Action item:
Lines in the data below that contain the word "output" are to be copied.
Record set: Begin
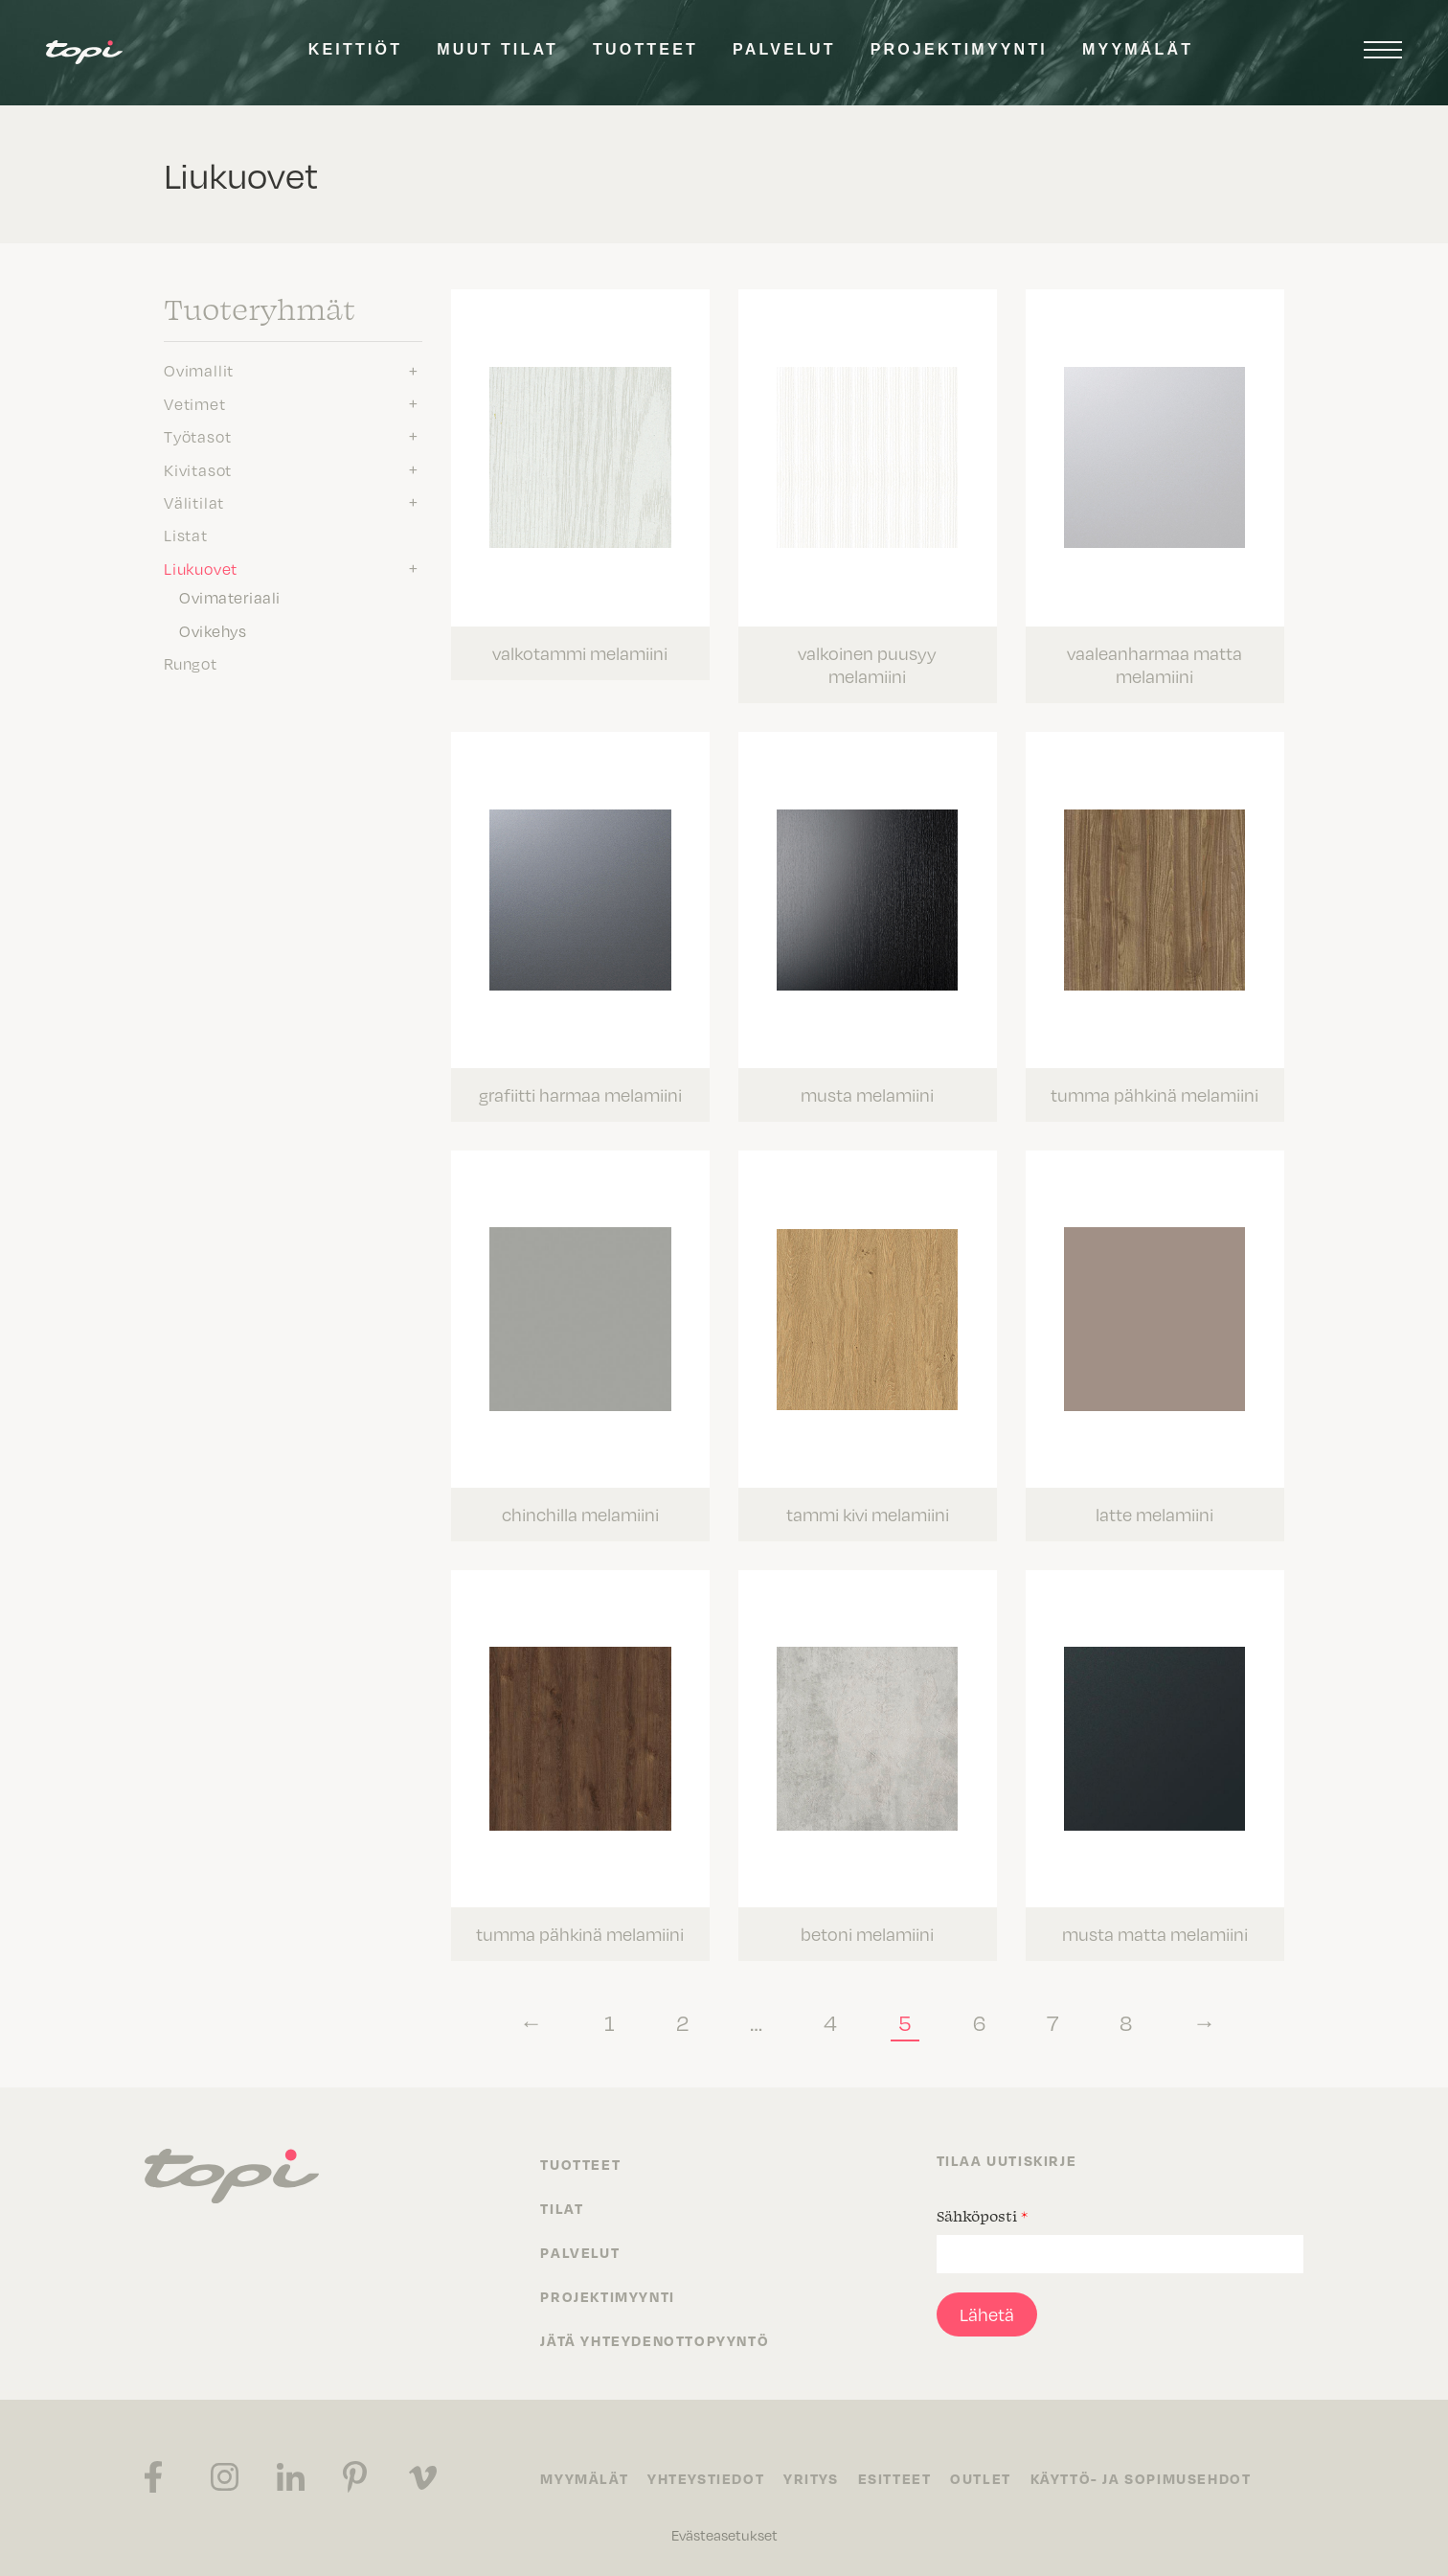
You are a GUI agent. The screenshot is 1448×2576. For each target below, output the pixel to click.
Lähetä (987, 2313)
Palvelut (784, 49)
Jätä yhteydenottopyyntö (654, 2339)
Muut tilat (497, 49)
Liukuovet (201, 568)
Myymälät (1137, 49)
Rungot (190, 662)
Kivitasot (198, 469)
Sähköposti (982, 2214)
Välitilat (194, 502)
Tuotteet (645, 49)
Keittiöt (355, 49)
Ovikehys (212, 630)
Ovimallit (199, 369)
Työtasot (197, 435)
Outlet (981, 2477)
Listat (186, 534)
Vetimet (195, 403)
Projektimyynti (959, 49)
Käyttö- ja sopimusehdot (1141, 2477)
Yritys (811, 2477)
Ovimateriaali (230, 596)
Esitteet (895, 2477)
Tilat (561, 2207)
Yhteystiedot (705, 2477)
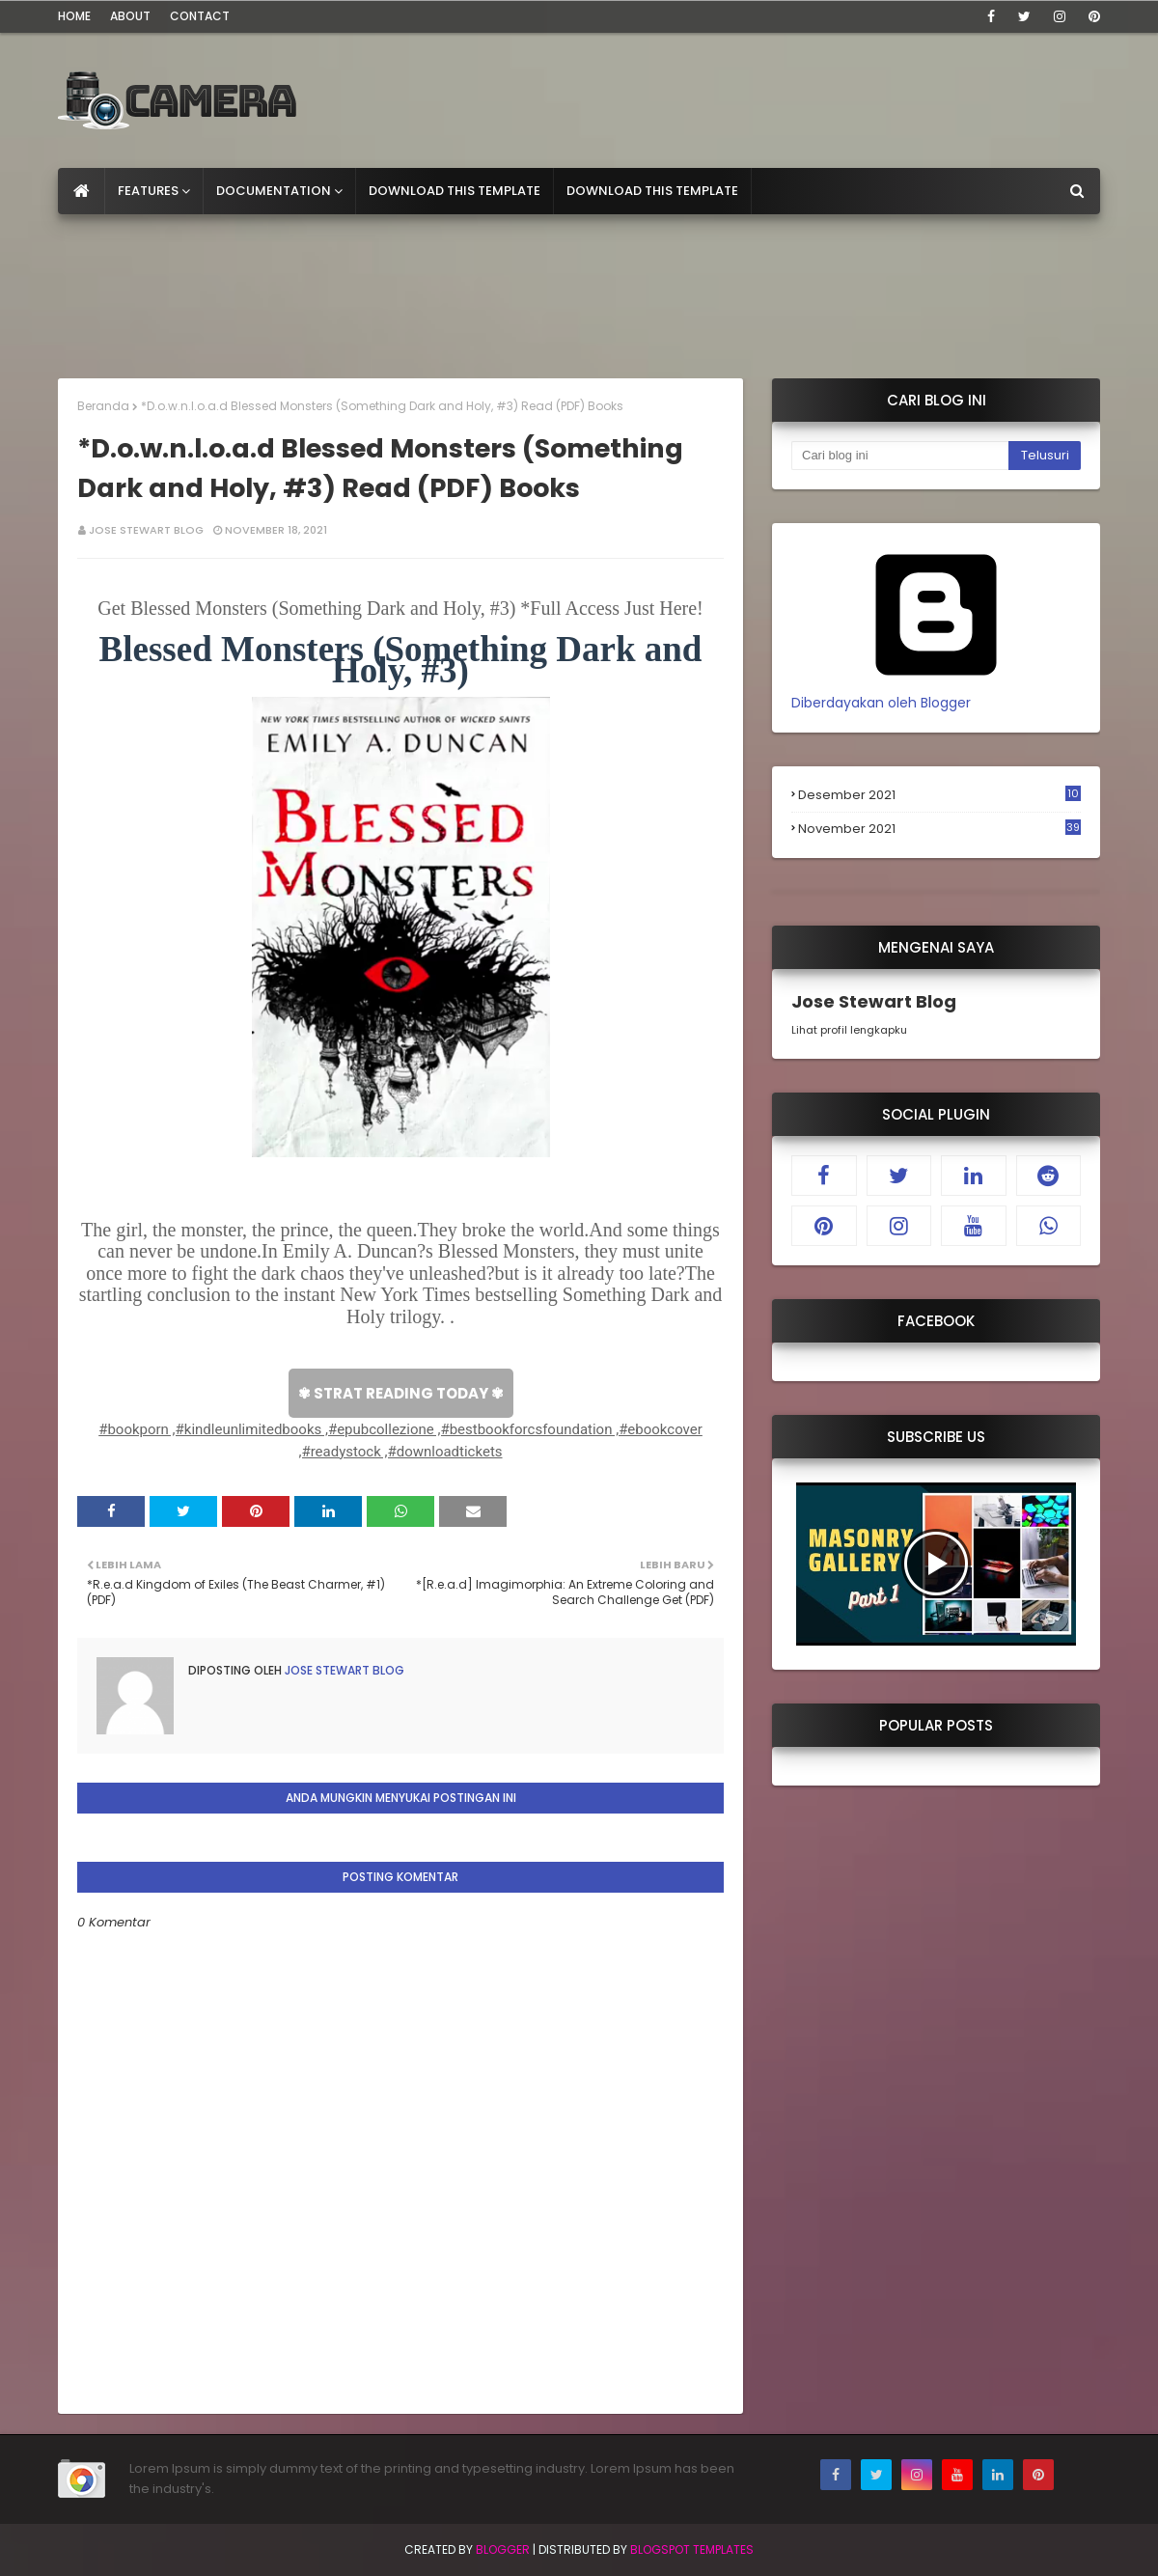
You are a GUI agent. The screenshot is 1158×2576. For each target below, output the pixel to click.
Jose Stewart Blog (146, 530)
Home (74, 16)
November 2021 (939, 829)
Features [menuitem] (148, 190)
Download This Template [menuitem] (454, 190)
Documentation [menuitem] (273, 190)
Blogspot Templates (692, 2549)
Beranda (103, 406)
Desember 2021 (939, 795)
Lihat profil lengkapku (849, 1030)
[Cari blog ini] (899, 455)
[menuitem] (81, 191)
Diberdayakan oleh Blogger (936, 692)
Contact (200, 16)
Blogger (503, 2549)
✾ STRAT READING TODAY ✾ (401, 1393)
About (130, 16)
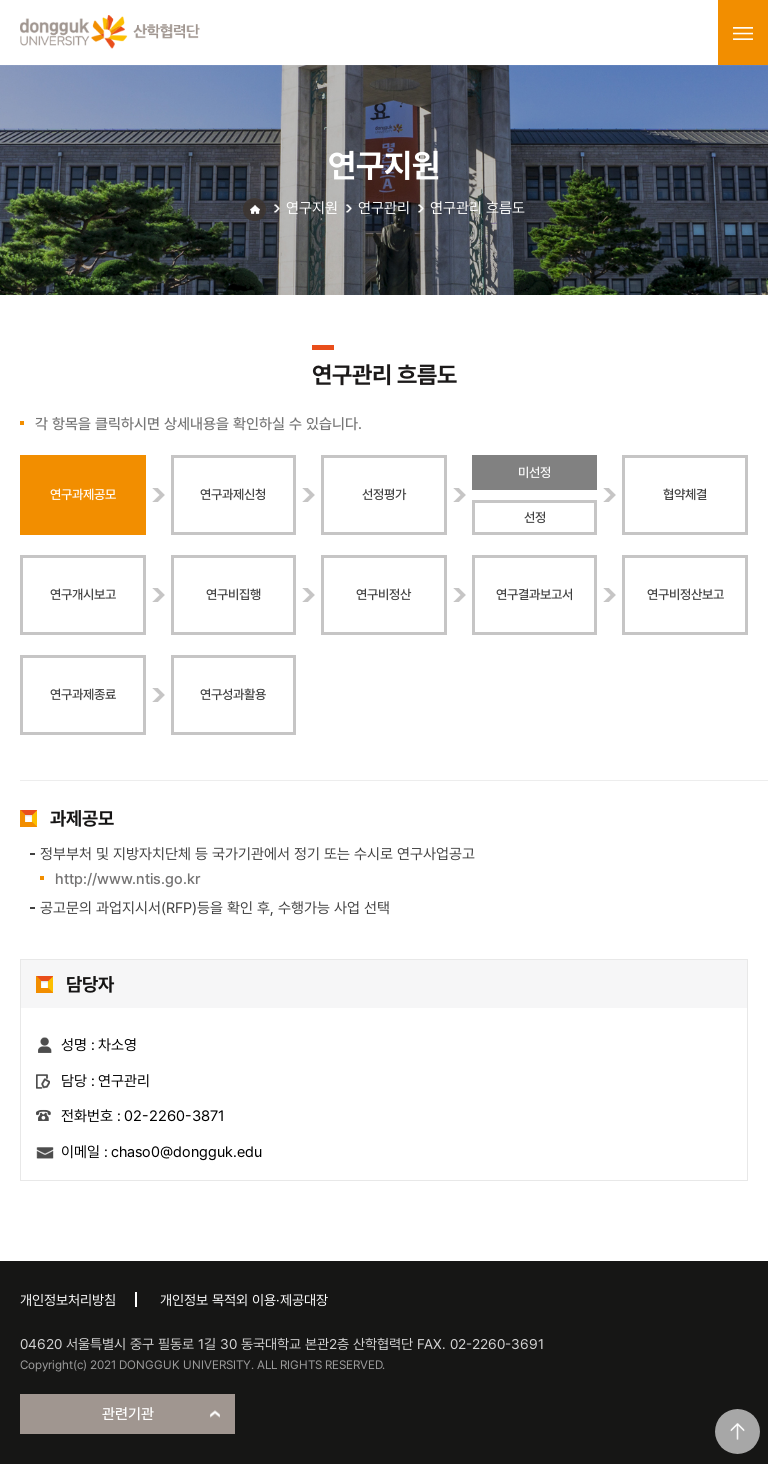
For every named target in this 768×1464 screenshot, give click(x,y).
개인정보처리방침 (68, 1300)
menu (743, 33)
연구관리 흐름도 (477, 208)
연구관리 (384, 208)
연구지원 (312, 208)
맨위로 (737, 1431)
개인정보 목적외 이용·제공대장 (244, 1300)
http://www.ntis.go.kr (127, 879)
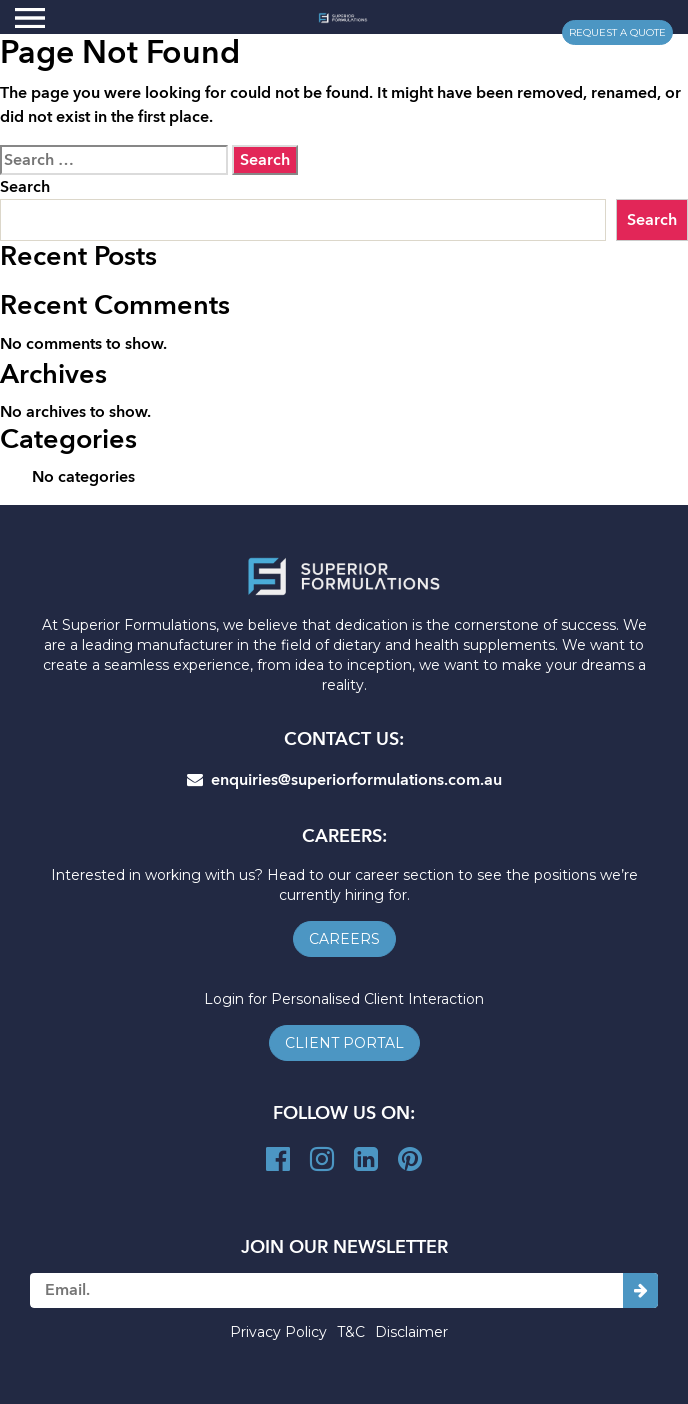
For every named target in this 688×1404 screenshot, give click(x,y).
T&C (351, 1332)
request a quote (617, 32)
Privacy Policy (278, 1332)
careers (344, 939)
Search (25, 187)
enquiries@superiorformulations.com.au (344, 780)
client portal (344, 1043)
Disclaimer (411, 1332)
Record set: End
Response below:
You are a GUI agent. The screenshot is 1448×2576. For each target below, output the pixel to click.
You are a GUI agent. The screenshot is 1158×2576. For each target below, output the pixel to click.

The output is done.